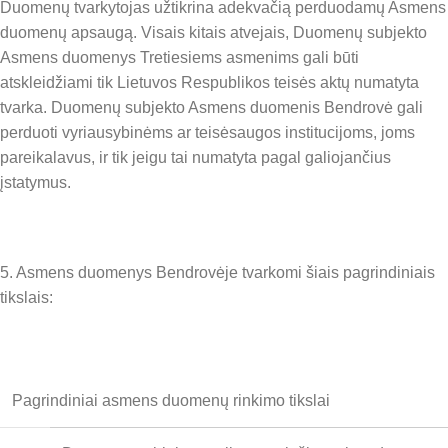
Duomenų tvarkytojas užtikrina adekvačią perduodamų Asmens
duomenų apsaugą. Visais kitais atvejais, Duomenų subjekto
Asmens duomenys Tretiesiems asmenims gali būti
atskleidžiami tik Lietuvos Respublikos teisės aktų numatyta
tvarka. Duomenų subjekto Asmens duomenis Bendrovė gali
perduoti vyriausybinėms ar teisėsaugos institucijoms, joms
pareikalavus, ir tik jeigu tai numatyta pagal galiojančius
įstatymus.
5. Asmens duomenys Bendrovėje tvarkomi šiais pagrindiniais
tikslais:
Pagrindiniai asmens duomenų rinkimo tikslai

→ Required work:
Keep every word of the material exactly as given. Drop the pictures.

→ Response area:
Duomenų tvarkytojas užtikrina adekvačią perduodamų Asmens
duomenų apsaugą. Visais kitais atvejais, Duomenų subjekto
Asmens duomenys Tretiesiems asmenims gali būti
atskleidžiami tik Lietuvos Respublikos teisės aktų numatyta
tvarka. Duomenų subjekto Asmens duomenis Bendrovė gali
perduoti vyriausybinėms ar teisėsaugos institucijoms, joms
pareikalavus, ir tik jeigu tai numatyta pagal galiojančius
įstatymus.
5. Asmens duomenys Bendrovėje tvarkomi šiais pagrindiniais
tikslais:
Pagrindiniai asmens duomenų rinkimo tikslai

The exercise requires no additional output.